# [INSTRUCTIONS TO FOLLOW]
Look through the data below and work out how many lines hold "quando"; state only the number.

# [INFORMATION PROVIDED]
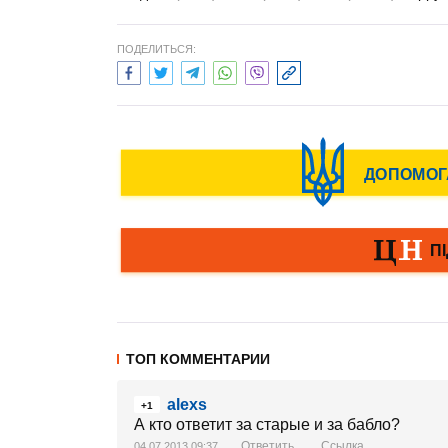
ПОДЕЛИТЬСЯ:
ТОП КОММЕНТАРИИ
alexs
+1
А кто ответит за старые и за бабло?
Ответить
Ссылка
04.07.2013 09:37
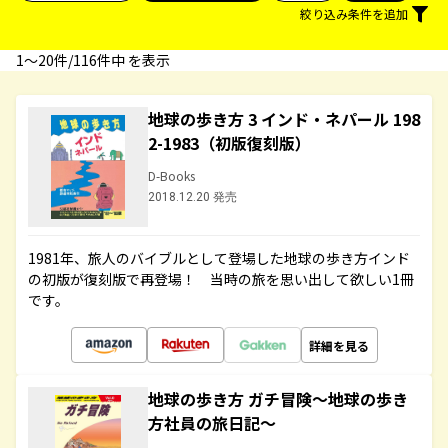
絞り込み条件を追加
1〜20件/116件中 を表示
地球の歩き方 3 インド・ネパール 198
2-1983（初版復刻版）
D-Books
2018.12.20 発売
1981年、旅人のバイブルとして登場した地球の歩き方インド
の初版が復刻版で再登場！ 当時の旅を思い出して欲しい1冊
です。
詳細を見る
地球の歩き方 ガチ冒険～地球の歩き
方社員の旅日記～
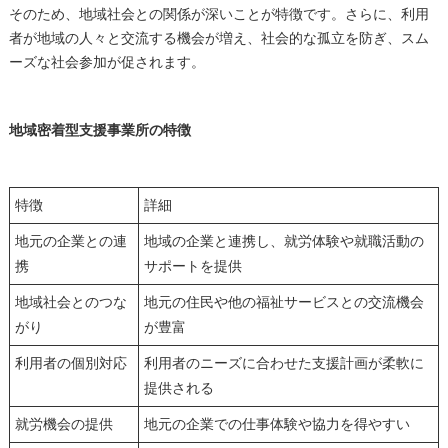
そのため、地域社会との関係が深いことが特徴です。さらに、利用
者が地域の人々と交流する機会が増え、社会的な孤立を防ぎ、スム
ーズな社会参加が促されます。
地域密着型支援事業所の特徴
特徴
詳細
地元の企業との連
地域の企業と連携し、就労体験や就職活動の
携
サポートを提供
地域社会とのつな
地元の住民や他の福祉サービスとの交流機会
がり
が豊富
利用者の個別対応
利用者のニーズに合わせた支援計画が柔軟に
提供される
就労機会の提供
地元の企業での仕事体験や協力を得やすい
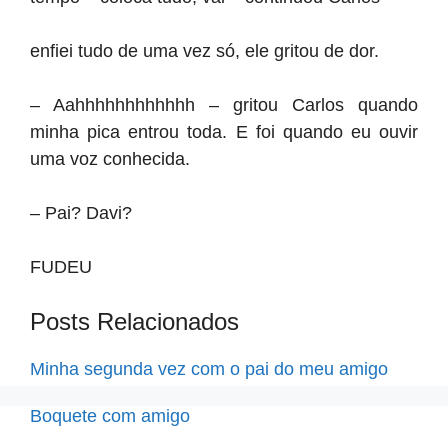
enfiei tudo de uma vez só, ele gritou de dor.
– Aahhhhhhhhhhhh – gritou Carlos quando
minha pica entrou toda. E foi quando eu ouvir
uma voz conhecida.
– Pai? Davi?
FUDEU
Posts Relacionados
Minha segunda vez com o pai do meu amigo
Boquete com amigo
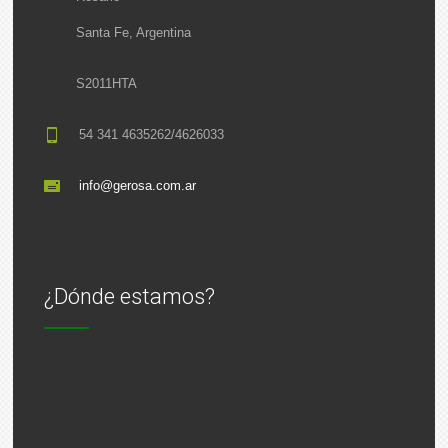
Santa Fe, Argentina
S2011HTA
54 341 4635262/4626033
info@gerosa.com.ar
¿Dónde estamos?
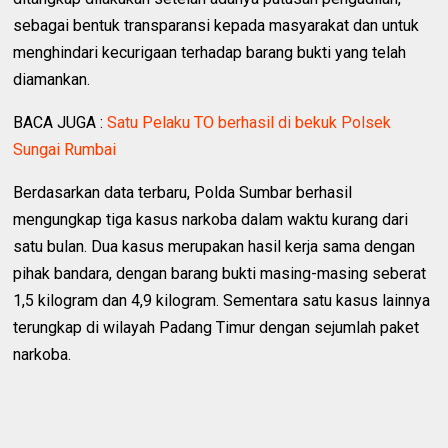
sebagai bentuk transparansi kepada masyarakat dan untuk
menghindari kecurigaan terhadap barang bukti yang telah
diamankan.
BACA JUGA :
Satu Pelaku TO berhasil di bekuk Polsek
Sungai Rumbai
Berdasarkan data terbaru, Polda Sumbar berhasil
mengungkap tiga kasus narkoba dalam waktu kurang dari
satu bulan. Dua kasus merupakan hasil kerja sama dengan
pihak bandara, dengan barang bukti masing-masing seberat
1,5 kilogram dan 4,9 kilogram. Sementara satu kasus lainnya
terungkap di wilayah Padang Timur dengan sejumlah paket
narkoba.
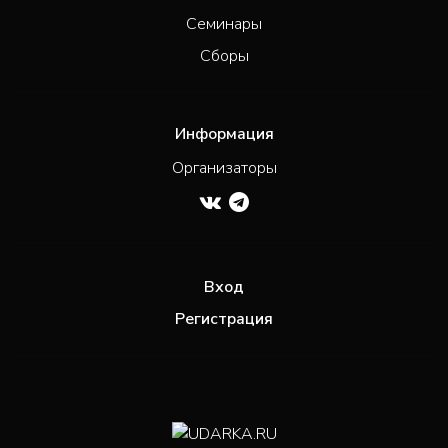
Семинары
Сборы
Информация
Организаторы
Вход
Регистрация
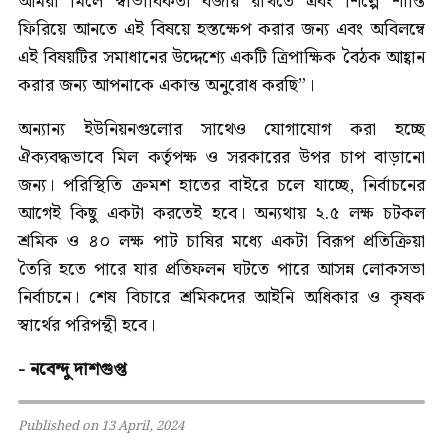
আমরা মিলে স্বাভাবিকতা বজায় রাখতে এবং শিল্পে শান্তি
ফিরিয়ে আনতে এই বিষয়ে হস্তক্ষেপ করার জন্য এবং অবিলম্বে
এই বিষয়টির সমাধানের উদ্দেশ্যে একটি ত্রিপাক্ষিক বৈঠক আহ্বান
করার জন্য আপনাকে একান্ত অনুরোধ করছি”।
অন্যান্য ইউনিয়নগুলোর সাথেও যোগাযোগ করা হচ্ছে
ঐক্যবদ্ধভাবে মিল কর্তৃপক্ষ ও সরকারের উপর চাপ বাড়ানো
জন্য। পরিস্থিতি ক্রমশ হাতের বাইরে চলে যাচ্ছে, নির্বাচনের
আগেই কিছু একটা করতেই হবে। অন্যথায় ২.৫ লক্ষ চটকল
শ্রমিক ও ৪০ লক্ষ পাট চাষির মধ্যে একটা বিরূপ প্রতিক্রিয়া
তৈরি হতে পারে যার প্রতিফলন ঘটতে পারে আসন্ন লোকসভা
নির্বাচনে। শেষ বিচারে শ্রমিকদের আইনি অধিকার ও কৃষক
স্বার্থের পরিপন্থী হবে।
- নবেন্দু দাশগুপ্ত
Published on 13 April, 2024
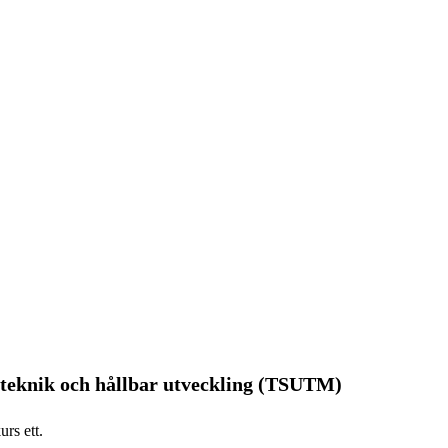
teknik och hållbar utveckling (TSUTM)
rs ett.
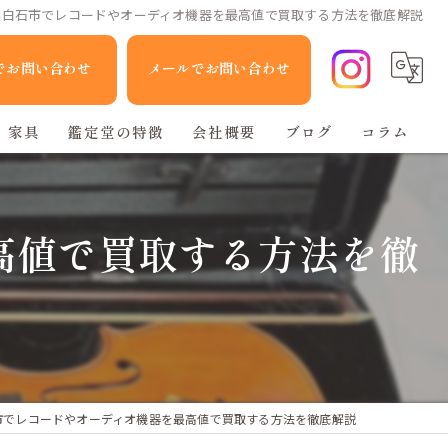
県白石市でレコードやオーディオ機器を最高値で買取する方法を徹底解説
Eでお問い合わせ
メールでお問い合わせ
家具
鑑定堂の特徴
会社概要
ブログ
コラム
家電
高値で買取する方法を徹
人形
ブランド品
不用品回収
市でレコードやオーディオ機器を最高値で買取する方法を徹底解説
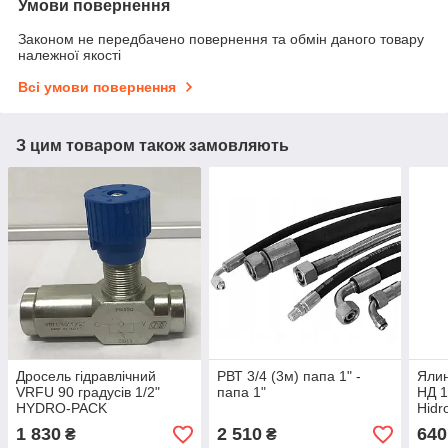
Умови повернення
Законом не передбачено повернення та обмін даного товару
належної якості
Всі умови повернення
З цим товаром також замовляють
Дросель гідравлічний
РВТ 3/4 (3м) папа 1" -
Ялин
VRFU 90 градусів 1/2"
папа 1"
НД 1
HYDRO-PACK
Hidro
1 830
2 510
640
₴
₴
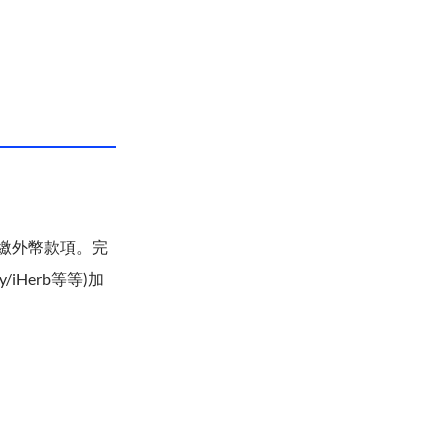
繳外幣款項。完
iHerb等等)加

# [RESPONSE TO THE EXERCISE]
2